When Is It Necessary to Install an On-Site Sewage System?

water filtration system

Households in New Zealand that have no access to the main sewer line should opt for an on-site sewage system, according to the Ministry of Business, Innovation and Employment’s Smarter Homes initiative.

However, take note that the cost of installing an on-site system can be quite expensive. If you’re looking for alternative septic tank systems, you may choose from a variety of natural options available on the market today.

On-Site Expenses

Those who still prefer an on-site system should include ancillary expenses, aside from the cost of installation. Other expenses associated with an on-site sewer system include fees for engineering, design, permits, annual inspection and maintenance.

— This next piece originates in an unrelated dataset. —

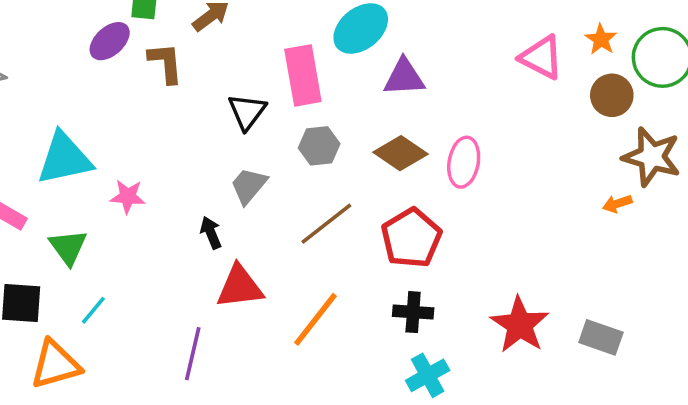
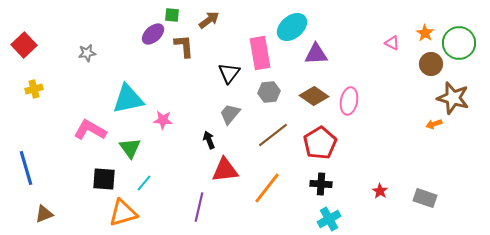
pink triangle: (541, 57) -> (392, 43), size x0.6
red star: (520, 325) -> (380, 191), size x0.5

The size of the system should be capable enough of handling a home’s water consumption since the average use in New Zealand reaches between 160 and 250 litres per person daily. Some councils require three-bedroom homes to have a septic tank with a minimum capacity of 3,000 litres. In Auckland, the city council recently approved a 10-year budget that included a clean water tax.

Taxpayer Dollars

Each household in Auckland may pay an additional $67.60 per year under the new budget passed by the local council. The tax aims to collect $452 million in the next 10 years. The money will be used to improve water quality on beaches and other waterways by addressing wastewater overflows.

Despite the added expense, the revenue raised from the new tax would help reduce certain health risks. Based on the data from the Auckland Regional Public Health Service, there has been an increasing number of diarrhoea cases due to waterborne viruses.

Kiwis can do their part in reducing water pollution by installing the right type of sewage system at home. You should consider a system for an on-site sewer that emulates the natural process of decomposition, instead of mechanical systems to handle wastewater.